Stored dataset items

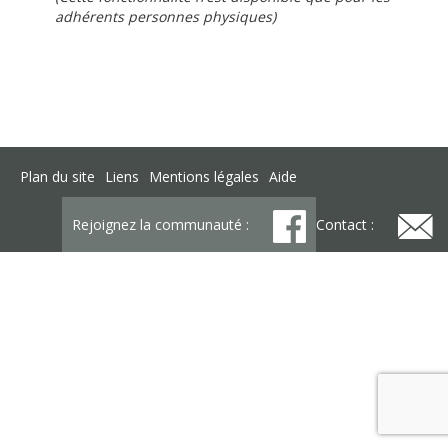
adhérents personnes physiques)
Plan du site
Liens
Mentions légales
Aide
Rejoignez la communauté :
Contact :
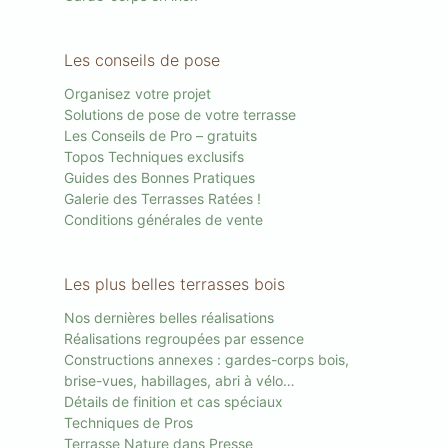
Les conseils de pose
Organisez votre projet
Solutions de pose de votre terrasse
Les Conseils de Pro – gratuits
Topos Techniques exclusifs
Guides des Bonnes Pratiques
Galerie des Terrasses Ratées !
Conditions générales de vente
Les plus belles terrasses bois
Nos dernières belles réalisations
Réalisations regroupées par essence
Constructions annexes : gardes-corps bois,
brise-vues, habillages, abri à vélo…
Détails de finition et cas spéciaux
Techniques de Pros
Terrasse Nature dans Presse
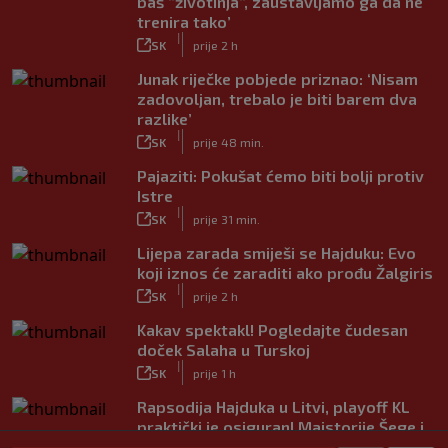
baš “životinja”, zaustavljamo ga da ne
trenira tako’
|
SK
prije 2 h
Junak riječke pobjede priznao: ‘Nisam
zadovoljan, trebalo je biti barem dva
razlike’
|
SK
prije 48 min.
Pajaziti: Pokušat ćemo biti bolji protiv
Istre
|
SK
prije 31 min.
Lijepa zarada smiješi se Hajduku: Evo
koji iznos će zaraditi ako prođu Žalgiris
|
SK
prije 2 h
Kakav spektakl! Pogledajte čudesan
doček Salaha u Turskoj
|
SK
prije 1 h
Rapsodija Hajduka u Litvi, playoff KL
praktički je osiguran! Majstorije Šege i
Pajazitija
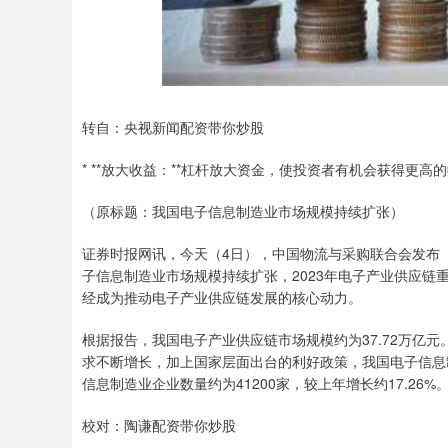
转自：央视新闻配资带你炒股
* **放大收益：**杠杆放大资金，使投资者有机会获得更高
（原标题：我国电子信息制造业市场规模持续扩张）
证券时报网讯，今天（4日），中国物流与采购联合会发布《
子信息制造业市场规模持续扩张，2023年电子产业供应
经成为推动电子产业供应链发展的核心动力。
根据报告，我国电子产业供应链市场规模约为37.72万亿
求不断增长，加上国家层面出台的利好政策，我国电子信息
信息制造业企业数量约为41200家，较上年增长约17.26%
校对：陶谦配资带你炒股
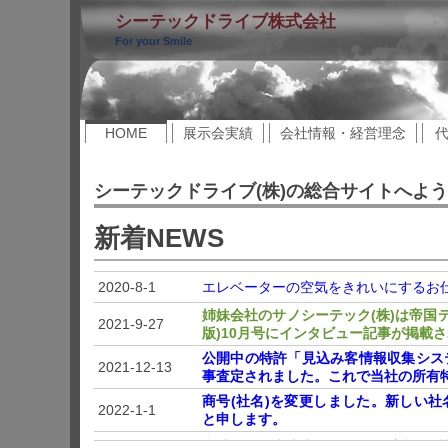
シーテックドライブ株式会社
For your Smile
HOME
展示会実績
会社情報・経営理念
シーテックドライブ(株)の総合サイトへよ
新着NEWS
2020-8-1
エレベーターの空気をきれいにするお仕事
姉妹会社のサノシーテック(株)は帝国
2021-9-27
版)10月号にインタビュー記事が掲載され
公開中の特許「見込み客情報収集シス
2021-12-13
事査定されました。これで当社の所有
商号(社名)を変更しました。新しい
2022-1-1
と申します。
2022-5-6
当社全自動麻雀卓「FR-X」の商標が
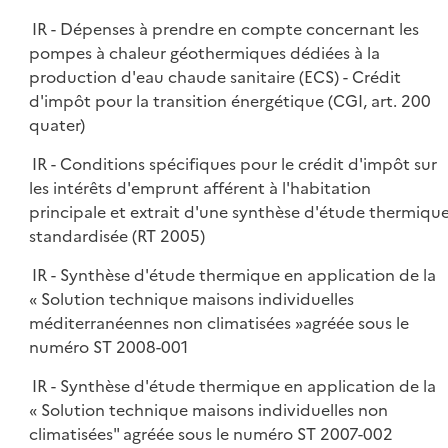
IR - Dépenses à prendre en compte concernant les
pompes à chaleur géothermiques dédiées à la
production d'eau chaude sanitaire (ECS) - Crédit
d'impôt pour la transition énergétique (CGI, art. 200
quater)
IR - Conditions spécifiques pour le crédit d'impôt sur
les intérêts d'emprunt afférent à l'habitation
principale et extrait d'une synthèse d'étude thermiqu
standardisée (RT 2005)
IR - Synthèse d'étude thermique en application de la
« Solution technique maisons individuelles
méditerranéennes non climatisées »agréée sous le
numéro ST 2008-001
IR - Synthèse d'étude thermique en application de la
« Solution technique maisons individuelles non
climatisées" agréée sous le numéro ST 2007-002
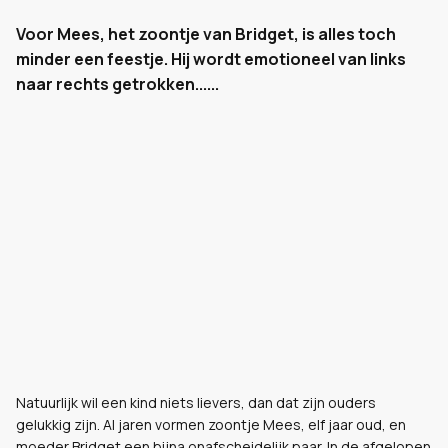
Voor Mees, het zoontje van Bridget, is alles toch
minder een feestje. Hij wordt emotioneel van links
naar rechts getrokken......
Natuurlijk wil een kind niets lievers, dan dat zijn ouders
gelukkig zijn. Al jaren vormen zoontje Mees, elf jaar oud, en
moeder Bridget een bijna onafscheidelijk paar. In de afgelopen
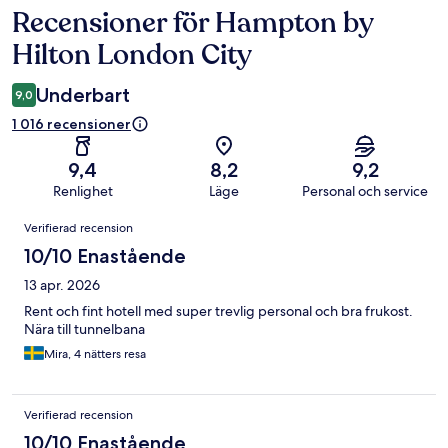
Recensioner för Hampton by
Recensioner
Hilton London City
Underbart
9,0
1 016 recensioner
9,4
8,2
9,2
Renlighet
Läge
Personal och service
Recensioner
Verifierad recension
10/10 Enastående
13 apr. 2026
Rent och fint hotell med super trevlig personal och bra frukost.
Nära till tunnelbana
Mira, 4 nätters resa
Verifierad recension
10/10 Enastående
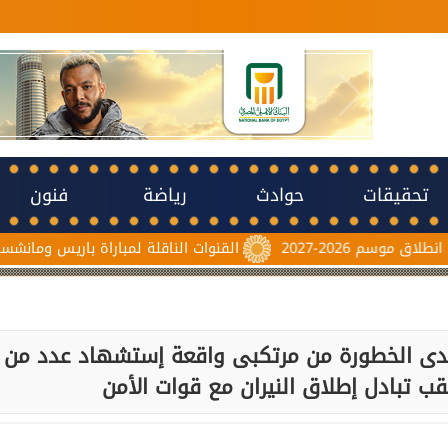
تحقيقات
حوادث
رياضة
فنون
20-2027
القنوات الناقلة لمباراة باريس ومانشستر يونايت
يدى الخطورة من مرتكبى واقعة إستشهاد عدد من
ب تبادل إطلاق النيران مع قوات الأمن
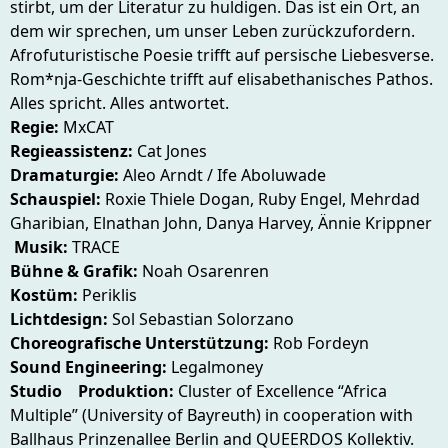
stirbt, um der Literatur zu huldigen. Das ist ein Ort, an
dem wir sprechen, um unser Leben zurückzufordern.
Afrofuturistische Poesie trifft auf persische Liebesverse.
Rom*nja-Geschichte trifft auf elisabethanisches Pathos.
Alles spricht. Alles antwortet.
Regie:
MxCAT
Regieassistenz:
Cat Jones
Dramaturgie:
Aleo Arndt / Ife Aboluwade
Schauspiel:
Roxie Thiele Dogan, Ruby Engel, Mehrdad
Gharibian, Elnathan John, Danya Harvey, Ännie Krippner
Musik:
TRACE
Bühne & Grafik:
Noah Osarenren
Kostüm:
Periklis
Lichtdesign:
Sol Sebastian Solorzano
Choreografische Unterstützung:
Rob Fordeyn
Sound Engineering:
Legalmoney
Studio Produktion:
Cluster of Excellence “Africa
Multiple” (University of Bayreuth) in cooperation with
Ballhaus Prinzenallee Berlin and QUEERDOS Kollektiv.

* * *

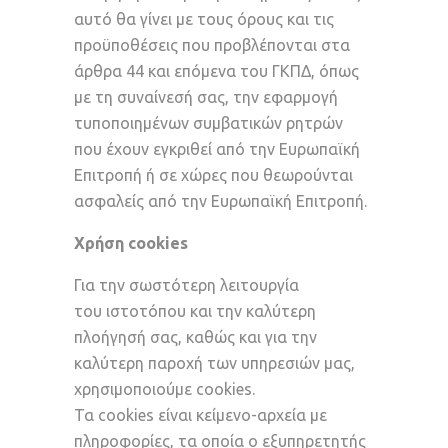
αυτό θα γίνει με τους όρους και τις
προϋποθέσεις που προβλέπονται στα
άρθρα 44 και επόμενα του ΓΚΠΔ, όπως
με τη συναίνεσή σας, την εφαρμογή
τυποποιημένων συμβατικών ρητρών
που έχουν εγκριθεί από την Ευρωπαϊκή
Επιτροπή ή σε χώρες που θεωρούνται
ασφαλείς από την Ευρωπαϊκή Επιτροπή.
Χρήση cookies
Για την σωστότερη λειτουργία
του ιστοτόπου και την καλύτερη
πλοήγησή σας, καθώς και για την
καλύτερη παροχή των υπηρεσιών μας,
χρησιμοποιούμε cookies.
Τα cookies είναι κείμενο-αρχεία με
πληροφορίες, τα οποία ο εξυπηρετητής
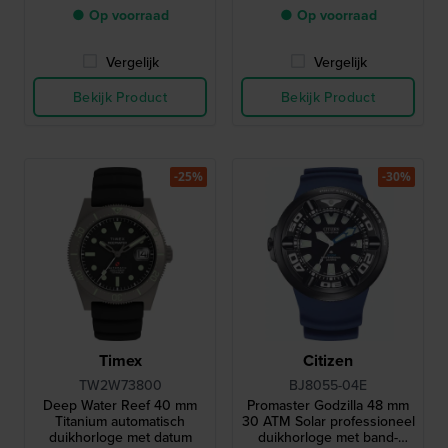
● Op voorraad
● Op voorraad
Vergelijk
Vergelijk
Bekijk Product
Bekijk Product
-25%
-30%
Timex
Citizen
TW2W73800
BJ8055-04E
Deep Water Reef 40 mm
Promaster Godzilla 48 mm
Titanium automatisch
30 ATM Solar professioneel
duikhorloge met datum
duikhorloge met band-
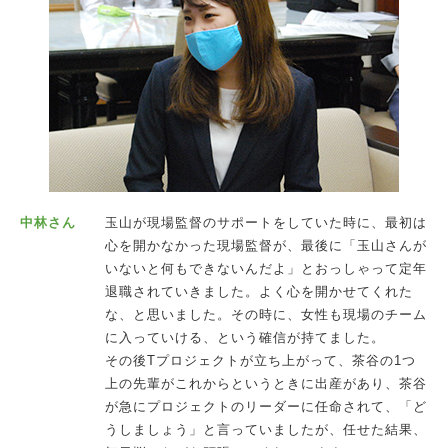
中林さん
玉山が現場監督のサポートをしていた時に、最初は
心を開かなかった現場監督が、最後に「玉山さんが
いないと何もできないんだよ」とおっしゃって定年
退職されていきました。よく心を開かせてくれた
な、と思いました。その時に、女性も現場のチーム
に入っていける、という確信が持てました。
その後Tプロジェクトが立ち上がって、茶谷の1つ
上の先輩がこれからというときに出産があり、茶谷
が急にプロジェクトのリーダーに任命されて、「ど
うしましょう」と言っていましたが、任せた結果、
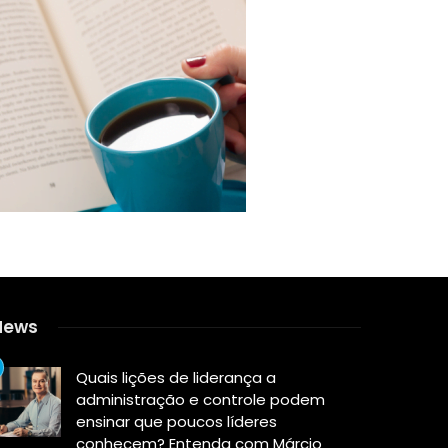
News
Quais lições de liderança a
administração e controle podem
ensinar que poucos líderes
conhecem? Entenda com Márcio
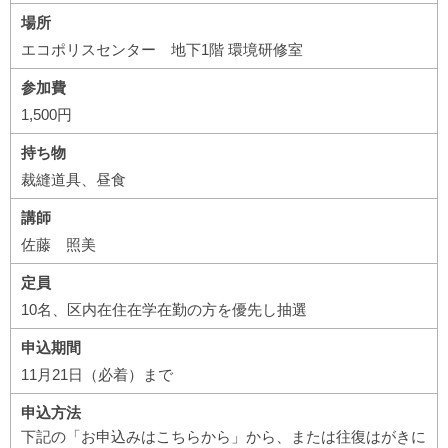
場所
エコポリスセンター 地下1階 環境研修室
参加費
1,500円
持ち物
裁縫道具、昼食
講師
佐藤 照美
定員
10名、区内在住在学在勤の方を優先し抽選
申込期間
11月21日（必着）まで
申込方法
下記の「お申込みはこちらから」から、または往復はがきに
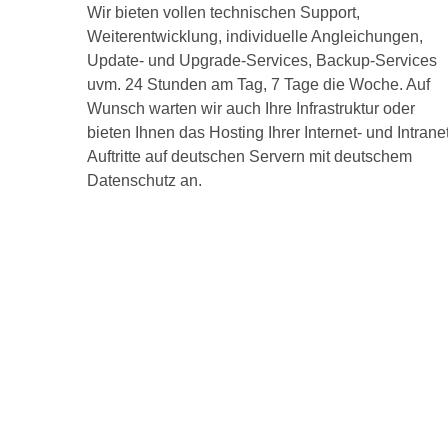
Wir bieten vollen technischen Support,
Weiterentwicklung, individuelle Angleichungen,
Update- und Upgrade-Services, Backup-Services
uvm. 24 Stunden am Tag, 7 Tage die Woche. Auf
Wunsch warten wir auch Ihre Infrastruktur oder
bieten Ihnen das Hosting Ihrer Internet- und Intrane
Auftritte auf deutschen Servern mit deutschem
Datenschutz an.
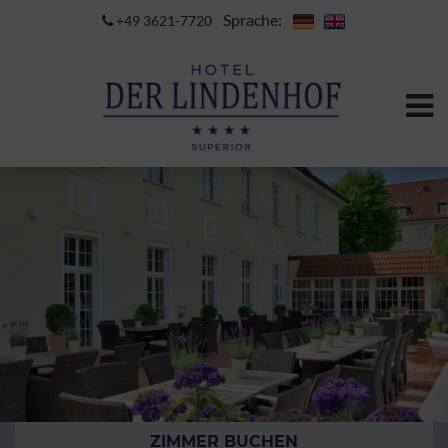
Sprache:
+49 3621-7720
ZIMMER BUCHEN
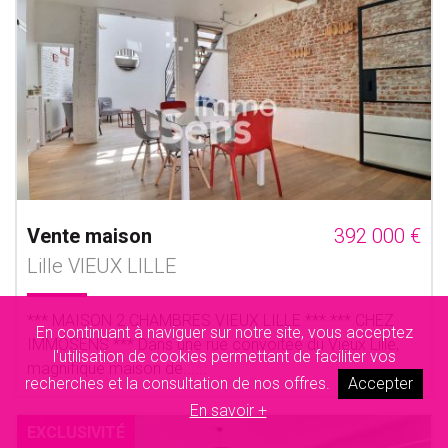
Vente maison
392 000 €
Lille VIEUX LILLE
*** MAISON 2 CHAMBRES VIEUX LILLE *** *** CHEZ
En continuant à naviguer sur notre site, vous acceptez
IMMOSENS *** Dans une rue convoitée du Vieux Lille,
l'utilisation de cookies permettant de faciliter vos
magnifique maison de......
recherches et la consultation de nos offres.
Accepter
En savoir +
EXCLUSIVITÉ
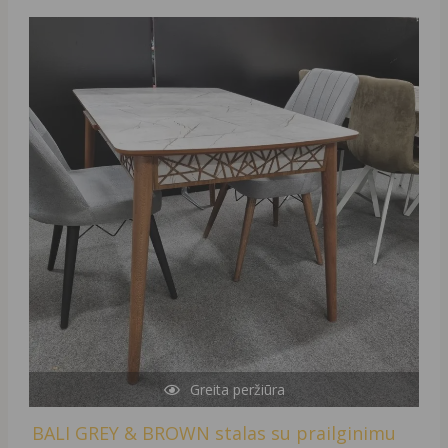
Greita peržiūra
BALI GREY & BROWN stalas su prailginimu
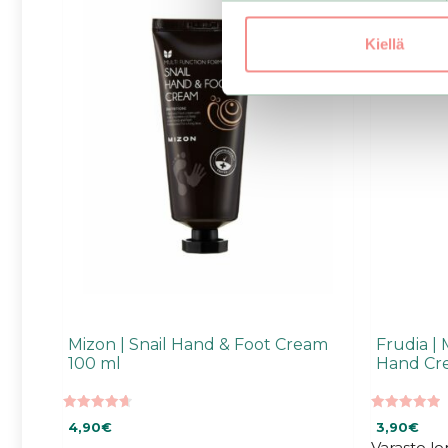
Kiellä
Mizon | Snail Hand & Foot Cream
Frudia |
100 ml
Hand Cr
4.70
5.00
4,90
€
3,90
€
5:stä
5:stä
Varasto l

...

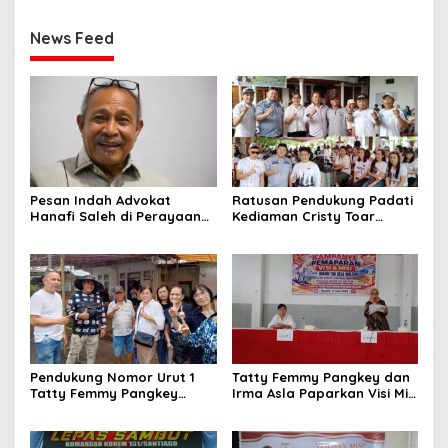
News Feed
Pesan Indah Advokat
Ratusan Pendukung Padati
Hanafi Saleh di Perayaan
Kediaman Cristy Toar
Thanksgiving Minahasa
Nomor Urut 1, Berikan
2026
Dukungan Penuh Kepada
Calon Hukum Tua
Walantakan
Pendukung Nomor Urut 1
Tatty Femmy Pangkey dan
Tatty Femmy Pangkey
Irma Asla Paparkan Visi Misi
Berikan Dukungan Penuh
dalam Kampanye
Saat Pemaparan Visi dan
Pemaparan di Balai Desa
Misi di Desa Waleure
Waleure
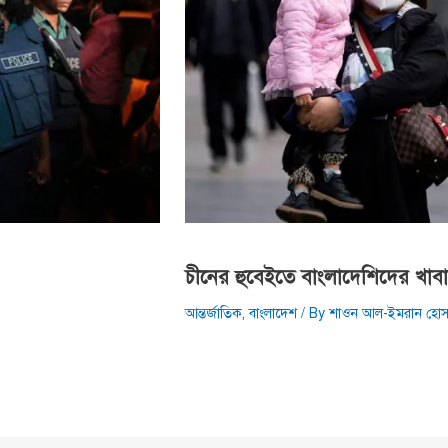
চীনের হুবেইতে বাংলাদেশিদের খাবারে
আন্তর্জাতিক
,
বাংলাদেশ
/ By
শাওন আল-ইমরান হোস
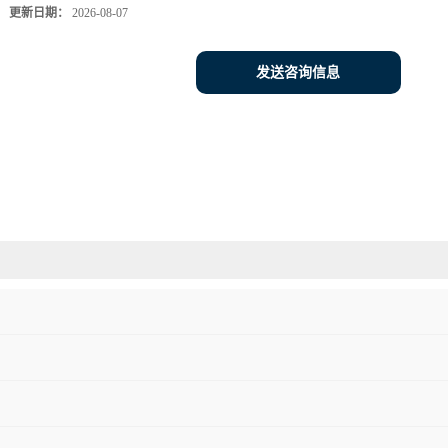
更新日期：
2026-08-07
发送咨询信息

Exercise objective >> Print exactly the lines above that run from the one with "证券时报网讯，今天（4日），中国物流与采购联合会发布《" down to the one with "pompes à chaleur géothermiques dédiées à la", and omit the pictures.

Result for this task >>
证券时报网讯，今天（4日），中国物流与采购联合会发布《
子信息制造业市场规模持续扩张，2023年电子产业供应
经成为推动电子产业供应链发展的核心动力。
根据报告，我国电子产业供应链市场规模约为37.72万亿
求不断增长，加上国家层面出台的利好政策，我国电子信息
信息制造业企业数量约为41200家，较上年增长约17.26%
校对：陶谦配资带你炒股
シーテックドライブ株式会社
For your Smile
HOME
展示会実績
会社情報・経営理念
シーテックドライブ(株)の総合サイトへよ
新着NEWS
2020-8-1
エレベーターの空気をきれいにするお仕事
姉妹会社のサノシーテック(株)は帝国
2021-9-27
版)10月号にインタビュー記事が掲載され
公開中の特許「見込み客情報収集シス
2021-12-13
事査定されました。これで当社の所有
商号(社名)を変更しました。新しい
2022-1-1
と申します。
2022-5-6
当社全自動麻雀卓「FR-X」の商標が
IR - Dépenses à prendre en compte concernant les
pompes à chaleur géothermiques dédiées à la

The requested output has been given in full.